Amidst the deafening and ceaseless talk about environmental sustainability, Australia seems to have lost any reality based sense of the need for a sustainable balance between production, taxation and expenditure.
By Walter Starck on the Quadrant website.
All over the world developed nations have created more government than their increasingly uncompetitive, over-regulated, over-taxed economies can support. Deficit spending is epidemic and borrowing is reaching the limits of capacity to even maintain payments on interest. Increasing numbers of local, state and national governments are running on empty. Unpaid bills, layoffs and cuts to welfare and essential services are spreading. Financially desperate governments seem determined to seek and destroy any remaining pockets of economic viability via increased taxation and regulation.
While better off than most, Australia is not immune to this global malaise. We too suffer from chronic balance of trade deficits, unsustainable government commitments and proliferating bureaucracy strangling any productive activity. Australia has the highest house prices in the world, the highest level of personal debt, the steepest increases in food prices of any OECD country over the past decade and a declining manufacturing sector that is now the smallest in the developed world.
The city-centred cult of environmentalism puts up dire tales of species loss and climate change as barriers to new resource development, energy production, and manufacturing projects. But these tales frequently have no connection to reality, and draw their ‘facts’ from the popular media.

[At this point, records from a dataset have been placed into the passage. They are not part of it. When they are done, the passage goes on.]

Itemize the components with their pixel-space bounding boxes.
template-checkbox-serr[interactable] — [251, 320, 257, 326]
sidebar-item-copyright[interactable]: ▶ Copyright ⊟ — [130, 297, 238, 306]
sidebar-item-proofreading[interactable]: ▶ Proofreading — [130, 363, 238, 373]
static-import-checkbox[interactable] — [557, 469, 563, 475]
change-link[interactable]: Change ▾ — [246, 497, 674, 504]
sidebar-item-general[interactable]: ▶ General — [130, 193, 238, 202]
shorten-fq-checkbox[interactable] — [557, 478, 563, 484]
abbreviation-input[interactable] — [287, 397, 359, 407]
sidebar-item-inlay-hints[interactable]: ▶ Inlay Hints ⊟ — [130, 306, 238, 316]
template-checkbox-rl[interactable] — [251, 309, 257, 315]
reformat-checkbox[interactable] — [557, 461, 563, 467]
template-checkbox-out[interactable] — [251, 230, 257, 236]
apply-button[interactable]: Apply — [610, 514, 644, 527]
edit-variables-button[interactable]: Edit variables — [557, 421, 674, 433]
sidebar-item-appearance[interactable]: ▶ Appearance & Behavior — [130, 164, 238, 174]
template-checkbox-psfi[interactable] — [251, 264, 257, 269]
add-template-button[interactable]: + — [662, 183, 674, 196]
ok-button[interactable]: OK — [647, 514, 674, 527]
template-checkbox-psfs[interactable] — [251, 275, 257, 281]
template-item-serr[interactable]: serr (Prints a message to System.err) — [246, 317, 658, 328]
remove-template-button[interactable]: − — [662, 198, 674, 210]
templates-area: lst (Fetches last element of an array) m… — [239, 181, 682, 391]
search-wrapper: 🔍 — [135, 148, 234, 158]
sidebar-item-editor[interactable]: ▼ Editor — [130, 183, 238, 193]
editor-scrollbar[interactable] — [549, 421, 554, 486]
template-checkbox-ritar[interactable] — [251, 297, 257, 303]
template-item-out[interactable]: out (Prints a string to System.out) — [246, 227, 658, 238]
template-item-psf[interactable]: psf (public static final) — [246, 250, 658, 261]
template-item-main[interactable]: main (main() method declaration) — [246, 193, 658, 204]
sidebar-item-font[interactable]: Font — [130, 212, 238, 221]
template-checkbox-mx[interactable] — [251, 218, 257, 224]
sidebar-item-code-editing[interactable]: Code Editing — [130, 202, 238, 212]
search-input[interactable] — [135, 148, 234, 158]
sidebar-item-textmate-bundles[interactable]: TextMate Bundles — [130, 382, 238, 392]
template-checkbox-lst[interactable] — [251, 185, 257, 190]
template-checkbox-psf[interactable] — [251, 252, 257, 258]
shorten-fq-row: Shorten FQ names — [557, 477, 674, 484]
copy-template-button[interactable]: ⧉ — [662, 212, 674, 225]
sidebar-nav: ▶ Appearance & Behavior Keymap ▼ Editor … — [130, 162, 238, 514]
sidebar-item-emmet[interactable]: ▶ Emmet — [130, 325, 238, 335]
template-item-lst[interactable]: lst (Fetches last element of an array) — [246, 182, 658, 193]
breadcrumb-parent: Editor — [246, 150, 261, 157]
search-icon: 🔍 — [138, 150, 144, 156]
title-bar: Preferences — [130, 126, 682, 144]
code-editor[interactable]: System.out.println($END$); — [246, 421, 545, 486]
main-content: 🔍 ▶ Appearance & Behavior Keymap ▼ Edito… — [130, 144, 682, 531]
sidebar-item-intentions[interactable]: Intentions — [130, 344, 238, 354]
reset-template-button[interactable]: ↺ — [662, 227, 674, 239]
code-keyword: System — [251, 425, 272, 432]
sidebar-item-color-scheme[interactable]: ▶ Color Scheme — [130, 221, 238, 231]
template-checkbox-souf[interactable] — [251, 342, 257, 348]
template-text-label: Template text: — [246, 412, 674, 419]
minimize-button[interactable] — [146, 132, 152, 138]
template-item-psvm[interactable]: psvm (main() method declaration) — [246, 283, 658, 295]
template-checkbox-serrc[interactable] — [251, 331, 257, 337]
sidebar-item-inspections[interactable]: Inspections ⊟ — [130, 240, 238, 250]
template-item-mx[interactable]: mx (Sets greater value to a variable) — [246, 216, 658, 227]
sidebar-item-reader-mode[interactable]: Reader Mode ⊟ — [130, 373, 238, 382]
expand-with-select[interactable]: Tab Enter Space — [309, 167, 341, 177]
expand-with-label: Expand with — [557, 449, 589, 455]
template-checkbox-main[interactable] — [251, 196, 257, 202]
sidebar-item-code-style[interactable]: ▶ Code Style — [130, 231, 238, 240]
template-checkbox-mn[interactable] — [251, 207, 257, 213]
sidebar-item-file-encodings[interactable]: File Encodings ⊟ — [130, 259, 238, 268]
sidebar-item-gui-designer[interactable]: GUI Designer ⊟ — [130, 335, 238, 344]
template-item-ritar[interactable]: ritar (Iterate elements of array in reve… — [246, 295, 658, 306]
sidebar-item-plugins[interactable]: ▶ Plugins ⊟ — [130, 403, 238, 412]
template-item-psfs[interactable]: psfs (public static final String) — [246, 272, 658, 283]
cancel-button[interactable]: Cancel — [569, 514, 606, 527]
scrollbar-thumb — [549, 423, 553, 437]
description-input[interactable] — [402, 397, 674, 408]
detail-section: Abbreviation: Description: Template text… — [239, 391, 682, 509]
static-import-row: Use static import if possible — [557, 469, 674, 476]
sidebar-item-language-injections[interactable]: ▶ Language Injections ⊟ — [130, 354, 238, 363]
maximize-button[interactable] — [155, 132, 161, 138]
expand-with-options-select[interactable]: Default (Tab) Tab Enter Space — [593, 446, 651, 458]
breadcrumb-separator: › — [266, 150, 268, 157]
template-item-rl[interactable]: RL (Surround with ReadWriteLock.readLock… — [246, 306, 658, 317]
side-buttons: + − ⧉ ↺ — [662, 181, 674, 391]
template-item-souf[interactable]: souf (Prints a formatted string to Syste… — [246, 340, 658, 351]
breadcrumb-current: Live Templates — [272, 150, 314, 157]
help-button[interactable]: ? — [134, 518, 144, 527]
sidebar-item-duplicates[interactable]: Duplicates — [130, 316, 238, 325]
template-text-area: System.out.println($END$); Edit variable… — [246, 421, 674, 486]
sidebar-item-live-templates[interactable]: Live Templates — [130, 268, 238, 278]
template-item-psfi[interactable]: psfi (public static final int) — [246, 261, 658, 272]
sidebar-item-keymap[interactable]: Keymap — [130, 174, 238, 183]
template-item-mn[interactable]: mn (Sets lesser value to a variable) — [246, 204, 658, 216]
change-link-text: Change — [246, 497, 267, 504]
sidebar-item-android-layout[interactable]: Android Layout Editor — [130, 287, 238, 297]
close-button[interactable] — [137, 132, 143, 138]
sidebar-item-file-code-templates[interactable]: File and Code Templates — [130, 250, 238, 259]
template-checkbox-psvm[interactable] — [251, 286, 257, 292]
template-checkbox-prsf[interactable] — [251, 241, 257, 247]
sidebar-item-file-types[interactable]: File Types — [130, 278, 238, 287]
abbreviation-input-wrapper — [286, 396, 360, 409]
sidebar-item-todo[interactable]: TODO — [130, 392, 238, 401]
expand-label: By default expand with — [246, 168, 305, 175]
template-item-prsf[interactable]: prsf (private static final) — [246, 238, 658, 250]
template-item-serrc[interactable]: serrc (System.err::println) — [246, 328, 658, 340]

Like over-indulged children, the non-producers feel neither guilt nor gratitude, but rather a sense of entitlement. To this purpose environmentalism serves an important role. The world of non-producers begins at the shop and ends at the rubbish bin and it largely exists in an urban realm wherein nature has been virtually exterminated. From this viewpoint, only producers despoil the natural environment. Environmentalism affords non-producers a satisfying sense of moral superiority over those who support them. Not surprisingly, it is a popular belief commonly held with great conviction and righteousness.
Anyone who produces anything is seen as an irresponsible exploiter. Our failure to make sensible use of our own fisheries is just one example:
In fisheries the situation is even worse. With the largest per capita fisheries resource in the world, we have the lowest production and our harvest rate is the lowest in the world at only 1/30 of the global average. Our fishing fleet has already been reduced to one-third of what it was two decades ago. All this is entirely because of bureaucratic mismanagement and over regulation. None of it is due to overfishing.

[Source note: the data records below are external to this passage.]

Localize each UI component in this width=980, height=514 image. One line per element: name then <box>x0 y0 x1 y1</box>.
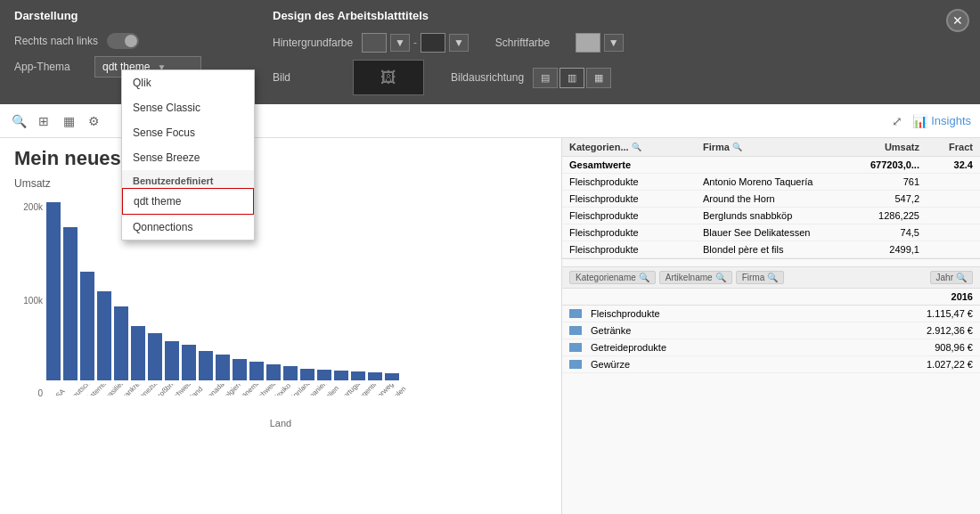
bild-placeholder[interactable]: 🖼 <box>353 60 424 95</box>
menu-item-qdt-theme[interactable]: qdt theme <box>122 188 254 215</box>
filter-jahr[interactable]: Jahr 🔍 <box>930 271 973 284</box>
list-item: Getränke 2.912,36 € <box>562 322 980 339</box>
right-panel: Kategorien... 🔍 Firma 🔍 Umsatz Fract Ges… <box>561 138 980 514</box>
toolbar-left: 🔍 ⊞ ▦ ⚙ <box>9 111 103 131</box>
bar-spanien <box>300 369 314 380</box>
x-label-deutschland: Deutschland <box>68 388 84 396</box>
align-right-btn[interactable]: ▦ <box>586 68 611 88</box>
bottom-table-body: Fleischprodukte 1.115,47 € Getränke 2.91… <box>562 306 980 373</box>
insights-label: Insights <box>931 114 971 127</box>
bottom-table: Kategoriename 🔍 Artikelname 🔍 Firma 🔍 Ja… <box>562 266 980 373</box>
hintergrund-color2[interactable] <box>421 33 445 53</box>
rechts-toggle[interactable] <box>107 33 139 49</box>
schriftfarbe-label: Schriftfarbe <box>495 37 567 49</box>
list-item: Gewürze 1.027,22 € <box>562 356 980 373</box>
cell-kategorie: Fleischprodukte <box>569 193 703 204</box>
table-row: Fleischprodukte Blauer See Delikatessen … <box>562 224 980 241</box>
x-labels: USADeutschlandÖsterreichBrasilienFrankre… <box>46 384 547 396</box>
bar-chart-icon: 📊 <box>912 114 927 128</box>
search-icon-kat[interactable]: 🔍 <box>639 273 649 282</box>
left-panel: Mein neues Umsatz 200k 100k 0 USADeutsch… <box>0 138 561 514</box>
bar-polen <box>385 373 399 380</box>
cell-umsatz: 1286,225 <box>848 210 919 221</box>
cell-firma: Antonio Moreno Taquería <box>703 176 848 187</box>
search-icon-jahr[interactable]: 🔍 <box>956 273 967 282</box>
row-color-icon <box>569 309 582 318</box>
align-center-btn[interactable]: ▥ <box>559 68 584 88</box>
menu-item-sense-focus[interactable]: Sense Focus <box>122 120 254 145</box>
toggle-label: Rechts nach links <box>14 35 98 47</box>
search-icon[interactable]: 🔍 <box>9 111 29 131</box>
menu-item-qonnections[interactable]: Qonnections <box>122 215 254 240</box>
search-icon-firma[interactable]: 🔍 <box>732 143 742 151</box>
filter-kategoriename[interactable]: Kategoriename 🔍 <box>569 271 656 284</box>
theme-dropdown-menu: Qlik Sense Classic Sense Focus Sense Bre… <box>121 69 255 241</box>
close-button[interactable]: ✕ <box>946 9 969 32</box>
cell-kategorie: Fleischprodukte <box>569 227 703 238</box>
schriftfarbe-arrow[interactable]: ▼ <box>604 34 624 52</box>
top-table: Kategorien... 🔍 Firma 🔍 Umsatz Fract Ges… <box>562 138 980 259</box>
menu-item-sense-classic[interactable]: Sense Classic <box>122 95 254 120</box>
x-label-kanada: Kanada <box>203 388 219 396</box>
top-panel: Darstellung Rechts nach links App-Thema … <box>0 0 980 104</box>
filter-firma[interactable]: Firma 🔍 <box>736 271 785 284</box>
benutzerdefiniert-label: Benutzerdefiniert <box>122 170 254 188</box>
bar-norwegen <box>368 372 382 380</box>
expand-icon[interactable]: ⤢ <box>887 111 907 131</box>
menu-item-qlik[interactable]: Qlik <box>122 70 254 95</box>
cell-fract <box>919 176 973 187</box>
bar-schweden <box>165 341 179 380</box>
filter-artikelname[interactable]: Artikelname 🔍 <box>659 271 732 284</box>
row-amount: 1.027,22 € <box>866 359 973 370</box>
bar-belgien <box>216 355 230 380</box>
cell-fract <box>919 193 973 204</box>
hintergrund-color-group: ▼ - ▼ <box>362 33 469 53</box>
total-umsatz: 677203,0... <box>848 159 919 170</box>
cell-kategorie: Fleischprodukte <box>569 176 703 187</box>
hintergrund-arrow1[interactable]: ▼ <box>390 34 410 52</box>
bar-italien <box>317 370 331 380</box>
row-amount: 2.912,36 € <box>866 325 973 336</box>
cell-firma: Blauer See Delikatessen <box>703 227 848 238</box>
table-row: Fleischprodukte Around the Horn 547,2 <box>562 191 980 208</box>
cell-firma: Berglunds snabbköp <box>703 210 848 221</box>
search-icon-fi[interactable]: 🔍 <box>767 273 778 282</box>
page-title: Mein neues <box>14 147 547 170</box>
schriftfarbe-group: ▼ <box>576 33 624 53</box>
grid-icon[interactable]: ⊞ <box>34 111 53 131</box>
bildausrichtung-label: Bildausrichtung <box>451 71 524 84</box>
bar-usa <box>46 202 61 380</box>
col-kategorien: Kategorien... 🔍 <box>569 142 703 152</box>
top-table-body: Fleischprodukte Antonio Moreno Taquería … <box>562 174 980 258</box>
col-firma: Firma 🔍 <box>703 142 848 152</box>
bar-mexiko <box>266 364 281 380</box>
bild-label: Bild <box>273 71 344 84</box>
search-icon-art[interactable]: 🔍 <box>715 273 726 282</box>
row-label: Fleischprodukte <box>591 308 866 319</box>
cell-fract <box>919 210 973 221</box>
theme-label: App-Thema <box>14 61 86 73</box>
settings-icon[interactable]: ⚙ <box>84 111 103 131</box>
row-label: Getränke <box>591 325 866 336</box>
hintergrund-label: Hintergrundfarbe <box>273 37 353 49</box>
cell-kategorie: Fleischprodukte <box>569 210 703 221</box>
row-amount: 908,96 € <box>866 342 973 353</box>
schriftfarbe-color[interactable] <box>576 33 600 53</box>
table-header: Kategorien... 🔍 Firma 🔍 Umsatz Fract <box>562 138 980 157</box>
row-label: Gewürze <box>591 359 866 370</box>
x-axis-title: Land <box>14 418 547 428</box>
cell-umsatz: 2499,1 <box>848 244 919 255</box>
col-umsatz: Umsatz <box>848 142 919 152</box>
menu-item-sense-breeze[interactable]: Sense Breeze <box>122 145 254 170</box>
list-item: Getreideprodukte 908,96 € <box>562 339 980 356</box>
hintergrund-arrow2[interactable]: ▼ <box>449 34 469 52</box>
layout-icon[interactable]: ▦ <box>59 111 78 131</box>
col-fract: Fract <box>919 142 973 152</box>
align-left-btn[interactable]: ▤ <box>533 68 558 88</box>
insights-button[interactable]: 📊 Insights <box>912 114 971 128</box>
bar-deutschland <box>63 227 78 380</box>
search-icon-kategorien[interactable]: 🔍 <box>632 143 641 151</box>
toolbar-right: ⤢ 📊 Insights <box>887 111 971 131</box>
hintergrund-color1[interactable] <box>362 33 387 53</box>
cell-umsatz: 547,2 <box>848 193 919 204</box>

That we now have to import two-thirds of the seafood we eat, and all of it comes from much more heavily exploited resources elsewhere, is unconscionable. That we are selling off non-renewable resources to pay $1.7 billion annually to import a renewable one we ourselves have in abundance, then call this sustainable management and pat ourselves on the back with self-proclaimed status as the world’s best fishery managers, is beyond moronic.
Over the last few years, at both state and federal level, we have seen increased government spending, massive debt, manufacturing hampered, land and other resources locked up, and a failure to build and maintain transport and energy infrastructure.
How is this responsible and sustainable?